Mensagens incômodas
Sempre considerei a Sercomtel uma empresa de primeira linha. Como usuário de seus serviços (pelos quais pago, e bem) acredito merecer um pouco de respeito e consideração por parte da mesma. Respeito e consideração que não obtive ao receber mensagens grafadas através dos telefones celulares ''convocando'' os assinantes para votar e ajudar a ''detonar'' (termo da mensagem) candidato A ou B de determinado programa de televisão. Detalhista a mensagem: informava, inclusive, o preço de cada voto. Acreditava que a empresa tivesse assuntos mais sérios e importantes com que se preocupar. Eu tenho. Sem levar em conta que tal programa, para muitos de qualidade discutível, eu considero simplesmente ridículo (para economizar adjetivos).
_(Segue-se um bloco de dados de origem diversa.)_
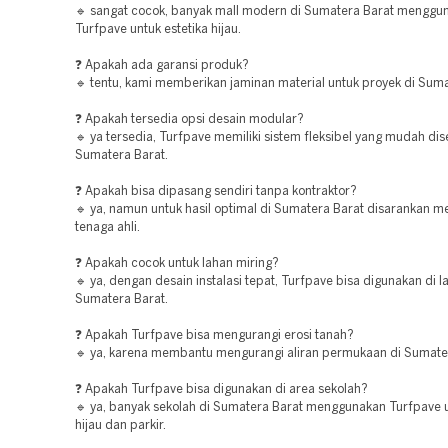
🔹 sangat cocok, banyak mall modern di Sumatera Barat menggu
Turfpave untuk estetika hijau.
❓ Apakah ada garansi produk?
🔹 tentu, kami memberikan jaminan material untuk proyek di Suma
❓ Apakah tersedia opsi desain modular?
🔹 ya tersedia, Turfpave memiliki sistem fleksibel yang mudah dis
Sumatera Barat.
❓ Apakah bisa dipasang sendiri tanpa kontraktor?
🔹 ya, namun untuk hasil optimal di Sumatera Barat disarankan 
tenaga ahli.
❓ Apakah cocok untuk lahan miring?
🔹 ya, dengan desain instalasi tepat, Turfpave bisa digunakan di l
Sumatera Barat.
❓ Apakah Turfpave bisa mengurangi erosi tanah?
🔹 ya, karena membantu mengurangi aliran permukaan di Sumate
❓ Apakah Turfpave bisa digunakan di area sekolah?
🔹 ya, banyak sekolah di Sumatera Barat menggunakan Turfpave 
hijau dan parkir.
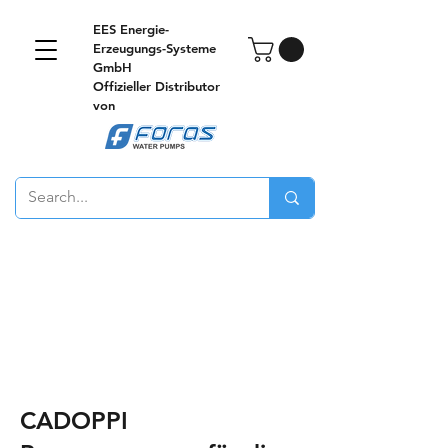
EES Energie-
Erzeugungs-Systeme
GmbH
Offizieller Distributor
von
CADOPPI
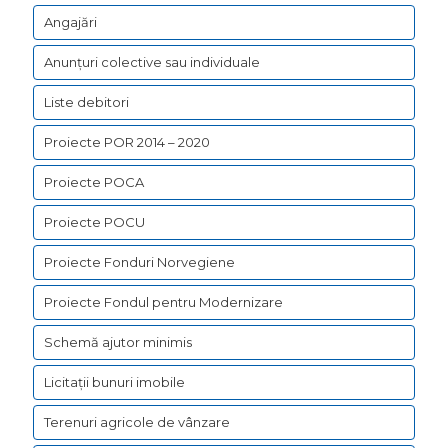
Angajări
Anunțuri colective sau individuale
Liste debitori
Proiecte POR 2014 – 2020
Proiecte POCA
Proiecte POCU
Proiecte Fonduri Norvegiene
Proiecte Fondul pentru Modernizare
Schemă ajutor minimis
Licitații bunuri imobile
Terenuri agricole de vânzare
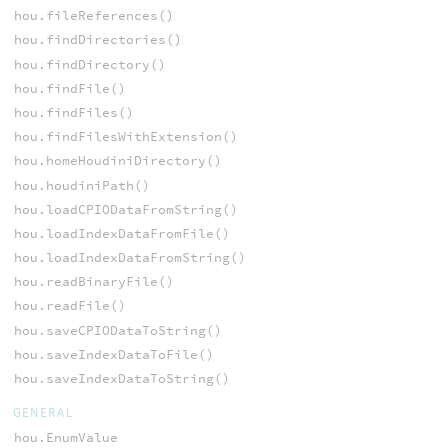
hou.fileReferences()
hou.findDirectories()
hou.findDirectory()
hou.findFile()
hou.findFiles()
hou.findFilesWithExtension()
hou.homeHoudiniDirectory()
hou.houdiniPath()
hou.loadCPIODataFromString()
hou.loadIndexDataFromFile()
hou.loadIndexDataFromString()
hou.readBinaryFile()
hou.readFile()
hou.saveCPIODataToString()
hou.saveIndexDataToFile()
hou.saveIndexDataToString()
GENERAL
hou.EnumValue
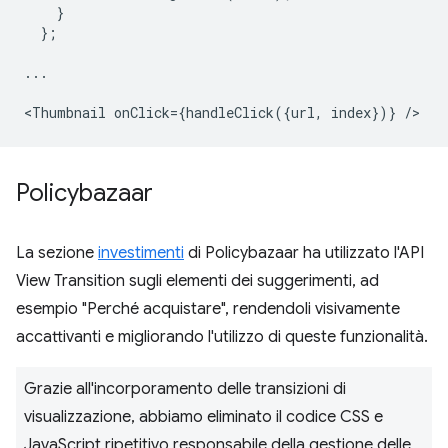
}
};
...
<
Thumbnail
onClick
=
{
handleClick
({
url
,
index
})}
/
Policybazaar
La sezione
investimenti
di Policybazaar ha utilizzato l'API
View Transition sugli elementi dei suggerimenti, ad
esempio "Perché acquistare", rendendoli visivamente
accattivanti e migliorando l'utilizzo di queste funzionalità.
Grazie all'incorporamento delle transizioni di
visualizzazione, abbiamo eliminato il codice CSS e
JavaScript ripetitivo responsabile della gestione delle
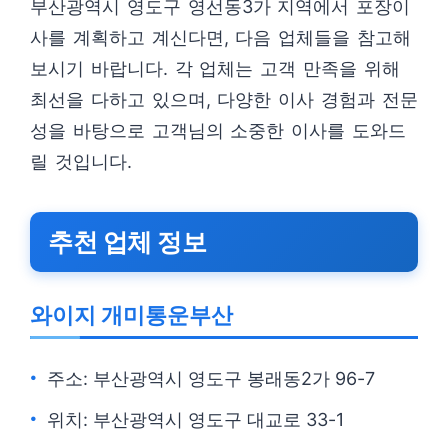
부산광역시 영도구 영선동3가 지역에서 포장이
사를 계획하고 계신다면, 다음 업체들을 참고해
보시기 바랍니다. 각 업체는 고객 만족을 위해
최선을 다하고 있으며, 다양한 이사 경험과 전문
성을 바탕으로 고객님의 소중한 이사를 도와드
릴 것입니다.
추천 업체 정보
와이지 개미통운부산
주소: 부산광역시 영도구 봉래동2가 96-7
위치: 부산광역시 영도구 대교로 33-1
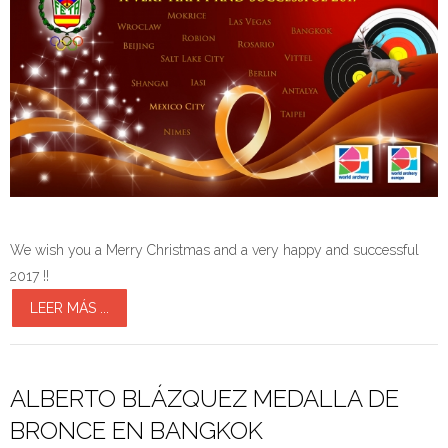
We wish you a Merry Christmas and a very happy and successful
2017 !!
LEER MÁS ...
ALBERTO BLÁZQUEZ MEDALLA DE
BRONCE EN BANGKOK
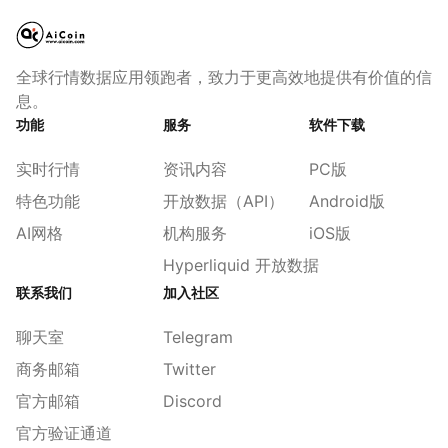
全球行情数据应用领跑者，致力于更高效地提供有价值的信
息。
功能
服务
软件下载
实时行情
资讯内容
PC版
特色功能
开放数据（API）
Android版
AI网格
机构服务
iOS版
Hyperliquid 开放数据
联系我们
加入社区
聊天室
Telegram
商务邮箱
Twitter
官方邮箱
Discord
官方验证通道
JOSÉ CARLOS SANTA MARIA - Londrina
O que ocorre?
Vamos fazer as contas: a promessa era criar 12 milhões de empregos em 4 anos, o que dá 250 mil empregos por mês. Já chegamos ao fim do segundo mês e, por enquanto, o que tivemos foi o aumento do compulsório, duas elevações de taxas de juros e, portanto, aumento do desemprego. Claro, a situação do País não é lá essas coisas, é preciso atrair dólares, a inflação tenta voltar a crescer.
Só que o maciço voto em Lula significou uma clara opção pela mudança. Se fosse para conter a inflação provocando recessão e desemprego, se fosse para atrair dólares jogando os juros para cima, o eleitorado teria escolhido o candidato da situação. E com três vantagens: Malan já conhece os mecanismos de poder, fala um ótimo inglês e não tem a língua presa.
Qual a alternativa de política econômica? Eu, sinceramente, não sei. Mas o PT disse que sabia. Se sabiam, por que não o fazem? O fato é que a economia está parada. Salva-se a agricultura, que parece bem; ganham os exportadores, já beneficiados pela alta do dólar. Se o caro leitor é agricultor ou exportador, parabéns. Se não, ainda há uma saída: trabalhar em alguma empresa que aumente suas vendas para agricultores e exportadores. Afinal de contas, a esperança é a última que morre.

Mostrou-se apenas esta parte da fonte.